▸ Records provided:
......
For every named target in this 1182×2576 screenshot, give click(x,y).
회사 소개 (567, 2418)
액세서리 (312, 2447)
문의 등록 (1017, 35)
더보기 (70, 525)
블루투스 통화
......
▸ Instructions for the task: Reproduce the entire listing. Keep every word as it is.

▸ Task output:
For every named target in this 1182×2576 screenshot, give click(x,y).
회사 소개 (567, 2418)
액세서리 (312, 2447)
문의 등록 (1017, 35)
더보기 (70, 525)
블루투스 통화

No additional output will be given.